Prove $\sum_{j=0}^k (-1)^j {\binom n j}=(-1)^k \binom{n-1}{k}$.
It can be proven easily using induction and Pascal's identity, but I want some insight. The alternating sum reminds of inclusion-exclusion, but the RHS can be negative.
I've also tried the snake oil method, but don't know how to finish it:
$$\sum_n (\sum_{j=0}^k (-1)^j {\binom n j})x^n= \sum_{j=0}^k (-1)^j \sum_n {\binom n j}x^n$$
$$=\sum_{j=0}^k (-1)^j \frac{x^j}{(1-x)^{j+1}}=\frac{1}{1-x} \sum_{j=0}^k (\frac{-x}{1-x})^j=1-(\frac{-x}{1-x})^{k+1}$$
Best Answer
When $k$ is even, then the RHS counts the number of ways to choose $k$ things from the set $\{1, \dots, n-1\}$.
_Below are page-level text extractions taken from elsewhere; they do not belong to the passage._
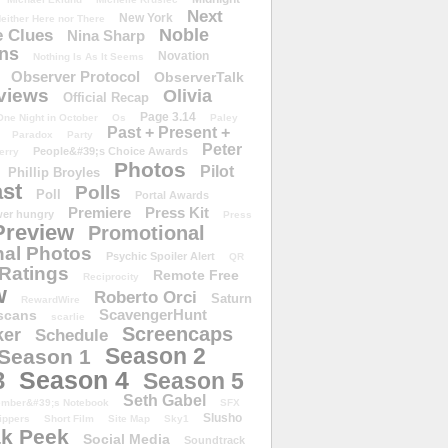
Next
New York
either Here nor There
Noble
 Clues
Nina Sharp
ons
Novation
Nothing Is As It Seems
Observer Protocol
ObserverTalk
views
Olivia
Official Recap
Page 3.14
One Night in October
Os
Paley
Past + Present +
Paradox
Party
Peter
People&#39;s Choice Awards
erry
Photos
Pilot
Phillip Broyles
st
Polls
Poll
Portal Awards
Premiere
Press Kit
er hungry
Press
Preview
Promotional
al Photos
Psychic Spoiler Alert
QR
Ratings
Remote Free
Reciprocity
w
Roberto Orci
Saturn
RewardWire
ScavengerHunt
scans
scarlie
Screencaps
er
Schedule
Season 2
Season 1
Season 4
3
Season 5
Seth Gabel
ember&#39;s Notebook
SFX
Slusho
ippers
Short Film
Site Map
Sky1
k Peek
Social Media
Soundtrack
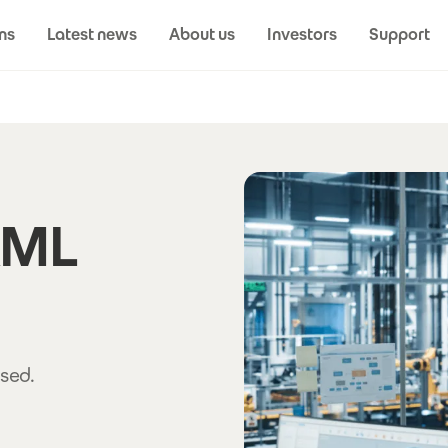
ns
Latest news
About us
Investors
Support
XML
sed.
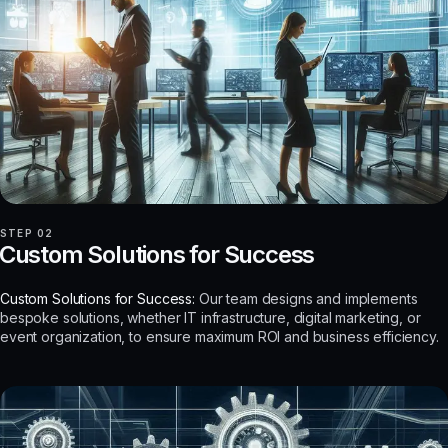
STEP 02
Custom Solutions for Success
Custom Solutions for Success:
Our team designs and implements
bespoke solutions, whether IT infrastructure, digital marketing, or
event organization, to ensure maximum ROI and business efficiency.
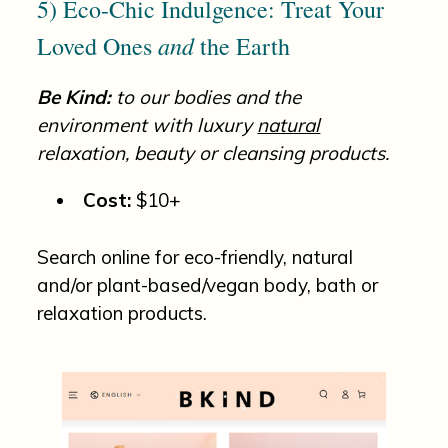
5) Eco-Chic Indulgence: Treat Your
and
Loved Ones
the Earth
Be Kind:
to our bodies and the
environment with luxury
natural
relaxation, beauty or cleansing products.
Cost:
$10+
Search online for eco-friendly, natural
and/or plant-based/vegan body, bath or
relaxation products.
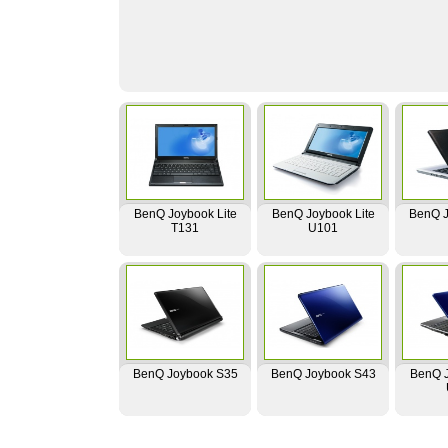
BenQ Joybook Lite
BenQ Joybook Lite
BenQ J
T131
U101
BenQ Joybook S35
BenQ Joybook S43
BenQ J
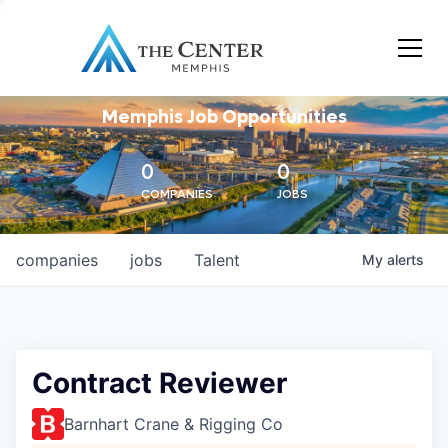
Memphis Job Opportunities
0
0
COMPANIES
JOBS
companies
jobs
Talent
My
alerts
Contract Reviewer
Barnhart Crane & Rigging Co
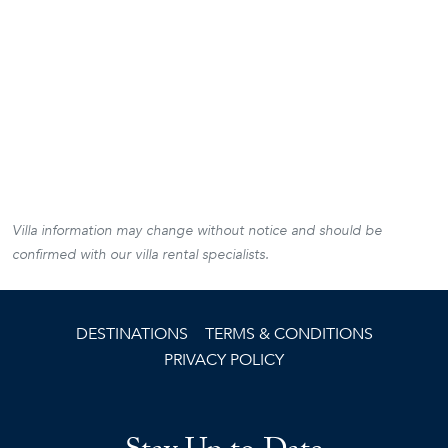
Villa information may change without notice and should be
confirmed with our villa rental specialists.
DESTINATIONS
TERMS & CONDITIONS
PRIVACY POLICY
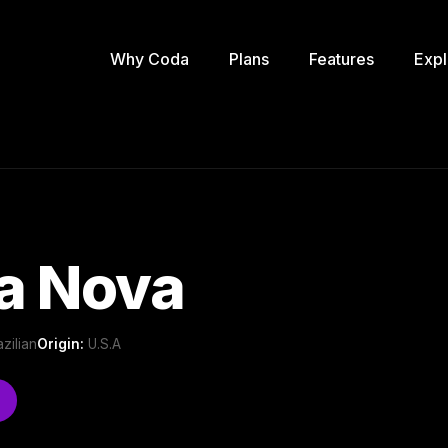
Why Coda
Plans
Features
Expl
a Nova
azilian
Origin:
U.S.A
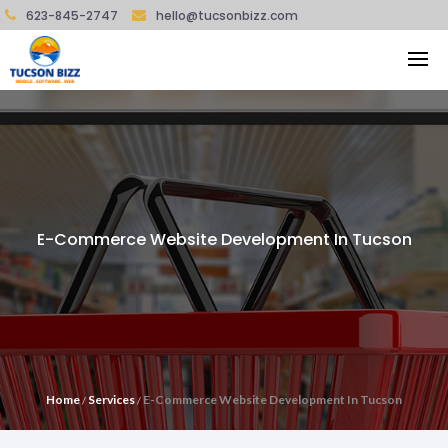
623-845-2747
hello@tucsonbizz.com
E-Commerce Website Development In Tucson
Home
Services
E-Commerce Website Development In Tucson
/
/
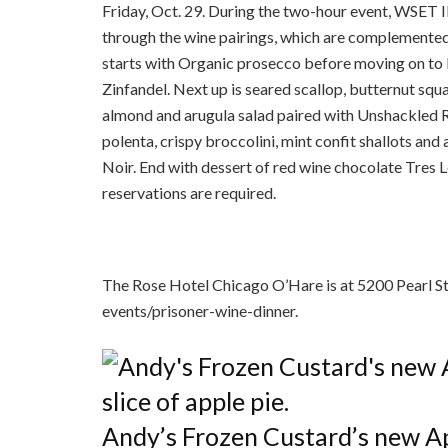
Friday, Oct. 29. During the two-hour event, WSET I
through the wine pairings, which are complemente
starts with Organic prosecco before moving on to
Zinfandel. Next up is seared scallop, butternut squa
almond and arugula salad paired with Unshackled R
polenta, crispy broccolini, mint confit shallots and
Noir. End with dessert of red wine chocolate Tres 
reservations are required.
The Rose Hotel Chicago O’Hare is at 5200 Pearl St
events/prisoner-wine-dinner.
Andy’s Frozen Custard’s new App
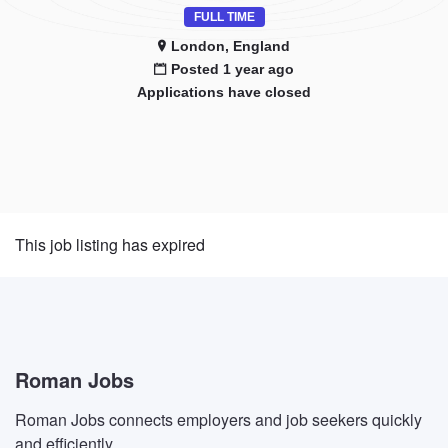
FULL TIME
London, England
Posted 1 year ago
Applications have closed
This job listing has expired
Roman Jobs
Roman Jobs connects employers and job seekers quickly
and efficiently.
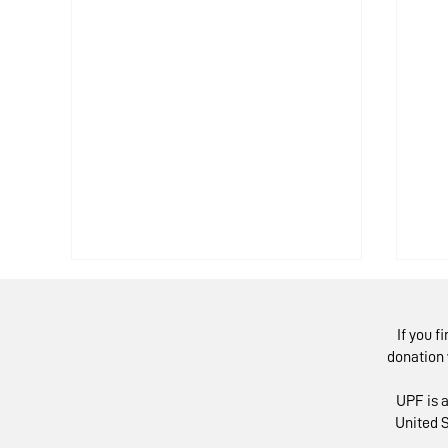
If you f
donation 
UPF is a
United S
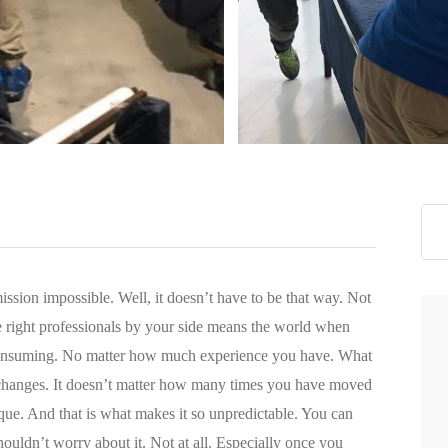
>
ission impossible. Well, it doesn’t have to be that way. Not
 right professionals by your side means the world when
consuming. No matter how much experience you have. What
s changes. It doesn’t matter how many times you have moved
nique. And that is what makes it so unpredictable. You can
uldn’t worry about it. Not at all. Especially once you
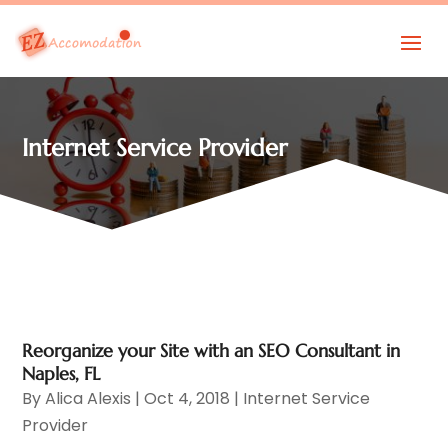
Internet Service Provider
Reorganize your Site with an SEO Consultant in
Naples, FL
By
Alica Alexis
|
Oct 4, 2018
|
Internet Service
Provider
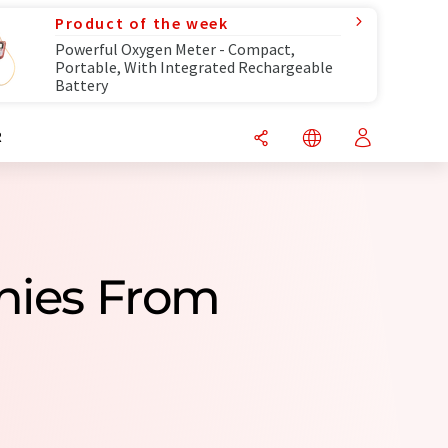
Product of the week
Powerful Oxygen Meter - Compact,
Portable, With Integrated Rechargeable
Battery
R
anies From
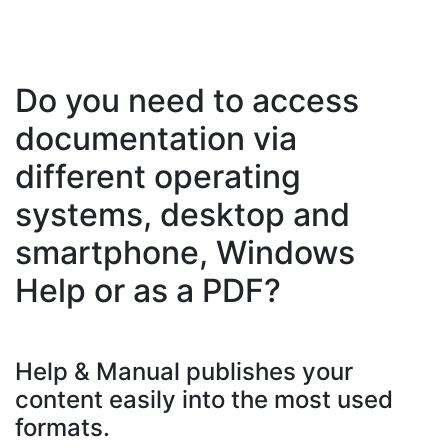
Do you need to access
documentation via
different operating
systems, desktop and
smartphone, Windows
Help or as a PDF?
Help & Manual publishes your
content easily into the most used
formats.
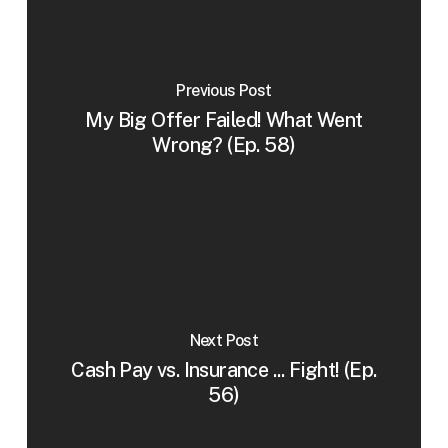
Previous Post
My Big Offer Failed! What Went
Wrong? (Ep. 58)
Next Post
Cash Pay vs. Insurance ... Fight! (Ep.
56)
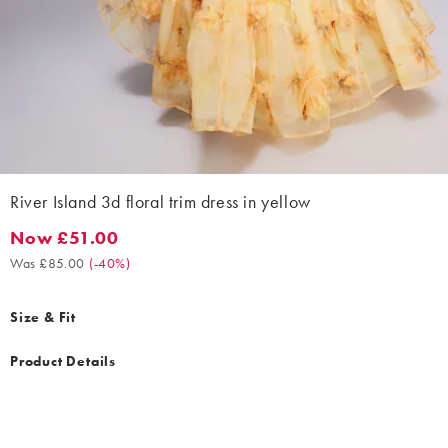
River Island 3d floral trim dress in yellow
Now £51.00
Now £51.00. Was £85.00. (-40%)
Was £85.00
(
-40%
)
Size & Fit
Product Details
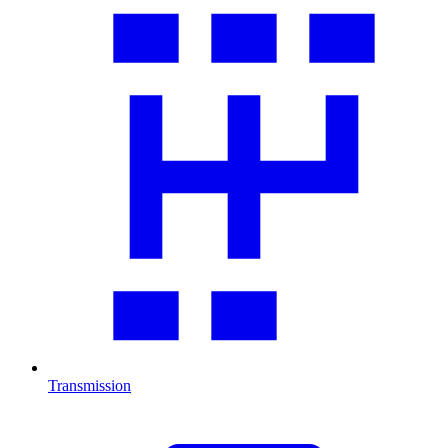
Transmission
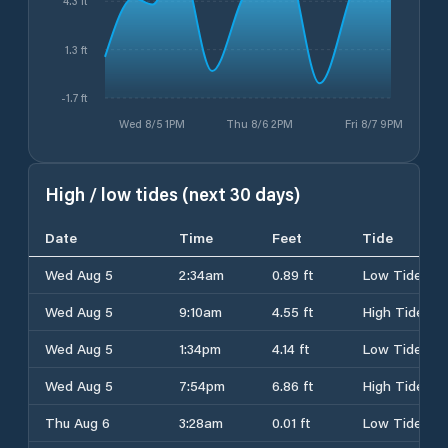
4.3 ft
1.3 ft
-1.7 ft
Wed 8/5 1PM
Thu 8/6 2PM
Fri 8/7 9PM
High / low tides (next 30 days)
Date
Time
Feet
Tide
Wed Aug 5
2:34am
0.89 ft
Low Tide
Wed Aug 5
9:10am
4.55 ft
High Tide
Wed Aug 5
1:34pm
4.14 ft
Low Tide
Wed Aug 5
7:54pm
6.86 ft
High Tide
Thu Aug 6
3:28am
0.01 ft
Low Tide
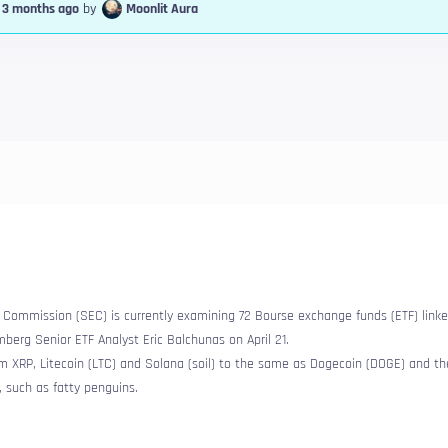
, 3 months ago
by
Moonlit Aura
Commission (SEC) is currently examining 72 Bourse exchange funds (ETF) linke
berg Senior ETF Analyst Eric Balchunas on April 21.
om XRP, Litecoin (LTC) and Solana (soil) to the same as Dogecoin (DOGE) and t
, such as fatty penguins.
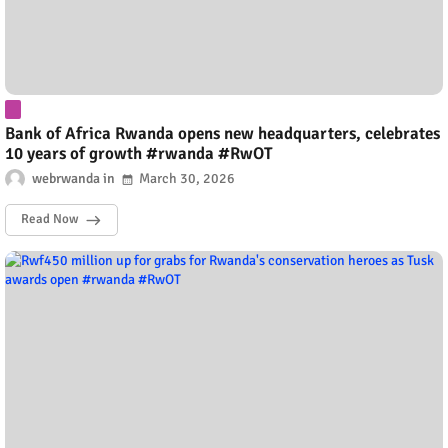
Bank of Africa Rwanda opens new headquarters, celebrates
10 years of growth #rwanda #RwOT
webrwanda
March 30, 2026
Read Now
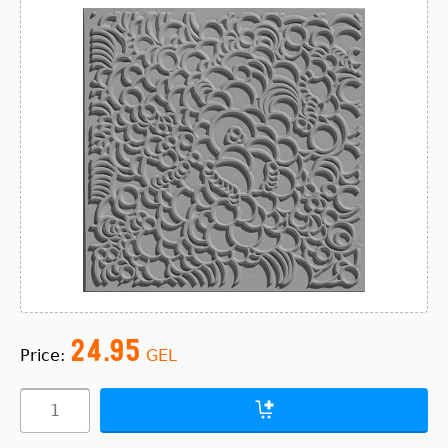
24.95
Price:
GEL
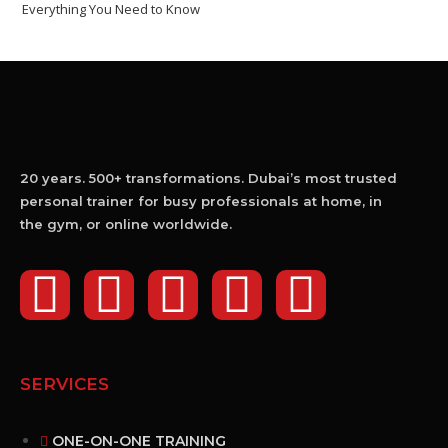
Everything You Need to Know
20 years. 500+ transformations. Dubai’s most trusted
personal trainer for busy professionals at home, in
the gym, or online worldwide.
SERVICES
ONE-ON-ONE TRAINING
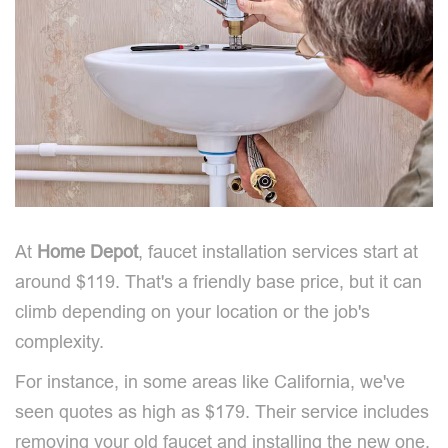
At
Home Depot
, faucet installation services start at
around $119. That's a friendly base price, but it can
climb depending on your location or the job's
complexity.
For instance, in some areas like California, we've
seen quotes as high as $179. Their service includes
removing your old faucet and installing the new one,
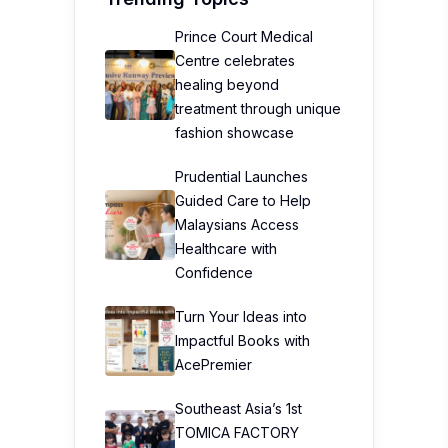
Prince Court Medical
Centre celebrates
healing beyond
treatment through unique
fashion showcase
Prudential Launches
Guided Care to Help
Malaysians Access
Healthcare with
Confidence
Turn Your Ideas into
Impactful Books with
AcePremier
Southeast Asia’s 1st
TOMICA FACTORY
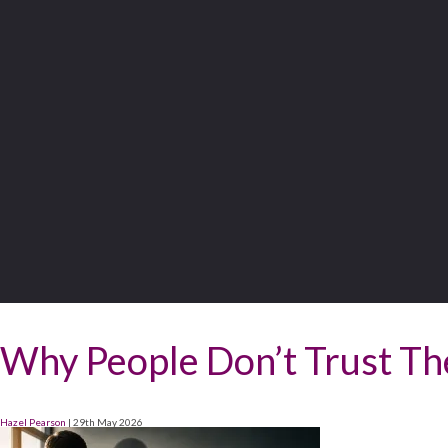
Why People Don’t Trust Th
Hazel Pearson
|
29th May 2026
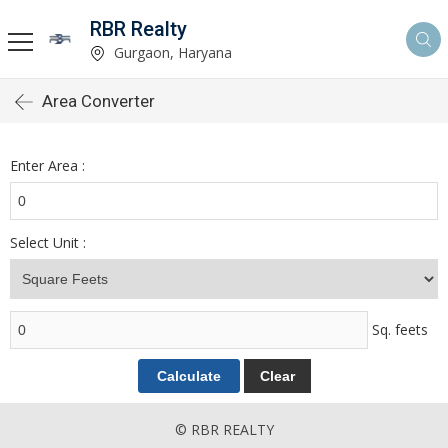
RBR Realty
Gurgaon, Haryana
Area Converter
Enter Area :
Select Unit :
Sq. feets
© RBR REALTY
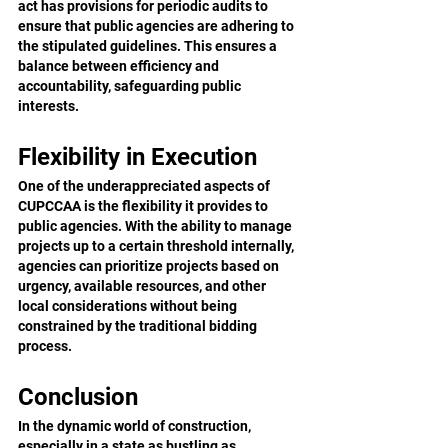
act has provisions for periodic audits to 
ensure that public agencies are adhering to 
the stipulated guidelines. This ensures a 
balance between efficiency and 
accountability, safeguarding public 
interests.
Flexibility in Execution
One of the underappreciated aspects of 
CUPCCAA is the flexibility it provides to 
public agencies. With the ability to manage 
projects up to a certain threshold internally, 
agencies can prioritize projects based on 
urgency, available resources, and other 
local considerations without being 
constrained by the traditional bidding 
process.
Conclusion
In the dynamic world of construction, 
especially in a state as bustling as 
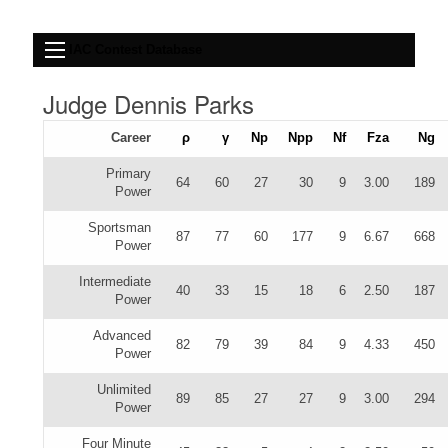
IAC Contest Database
Judge Dennis Parks
Career
ρ
γ
Np
Npp
Nf
Fza
Ng
Primary
64
60
27
30
9
3.00
189
Power
Sportsman
87
77
60
177
9
6.67
668
Power
Intermediate
40
33
15
18
6
2.50
187
Power
Advanced
82
79
39
84
9
4.33
450
Power
Unlimited
89
85
27
27
9
3.00
294
Power
Four Minute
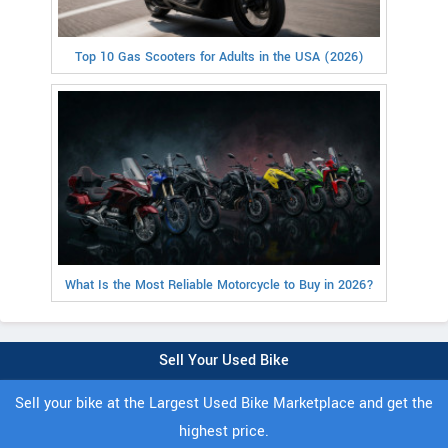
Top 10 Gas Scooters for Adults in the USA (2026)
What Is the Most Reliable Motorcycle to Buy in 2026?
Sell Your Used Bike
Sell your bike at the Largest Used Bike Marketplace and get the
highest price.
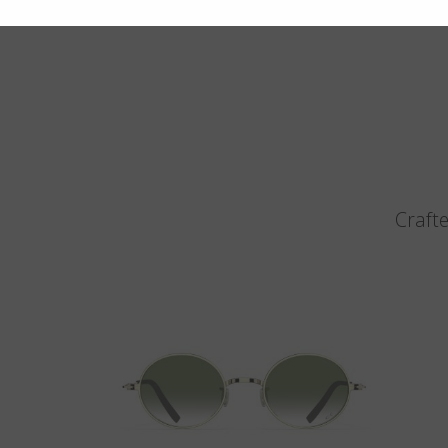
Crafte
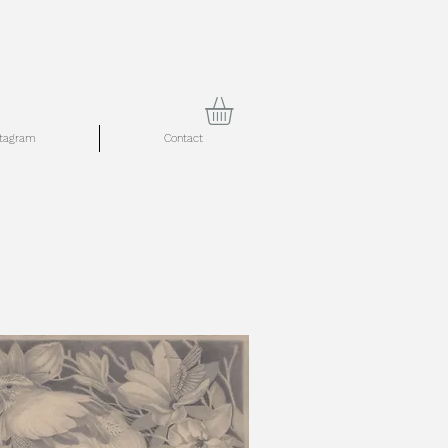
stagram
Contact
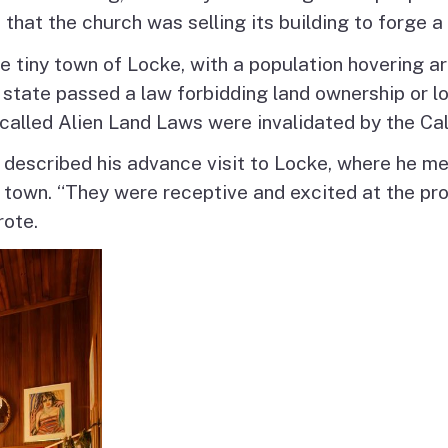
 that the church was selling its building to forge a
 tiny town of Locke, with a population hovering a
 state passed a law forbidding land ownership or l
o-called Alien Land Laws were invalidated by the Ca
er described his advance visit to Locke, where he m
 town. “They were receptive and excited at the p
rote.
Another way to count that is to count the number of ways to choose $k$ things from the set $\{1, \dots, n\}$, except this number is too big, since it includes $k$-sized subsets that have the number $n$ in them. You want to subtract this from your count, so you would subtract the number of $k$-sized subsets of $\{1,\dots,n\}$ that include the number $n$.
How do you get a $k$-sized subset of $\{1,\dots,n\}$ that has $n$ in it? You pick $n$, then you pick $j$ numbers from $\{1,\dots,n-1\}$ where $j = k-1$. So you could count the number of ways to do this by counting the number of $j$-sized subsets of $\{1,\dots,n-1\}$. Or you could do what we did above: count the $j$-sized subsets of $\{1,\dots,n\}$ and then realize you've over-counted because you're including some sets that have $n$ in them.
Continuing this process, you get:
$${n-1\choose k} = {n\choose k} - \left[{n\choose k-1} -\left[{n\choose k-2} - \left[{n\choose k-3} - \dots\right]\right]\right]$$
When $k$ is odd, just switch the signs, i.e. prove that -LHS = -RHS.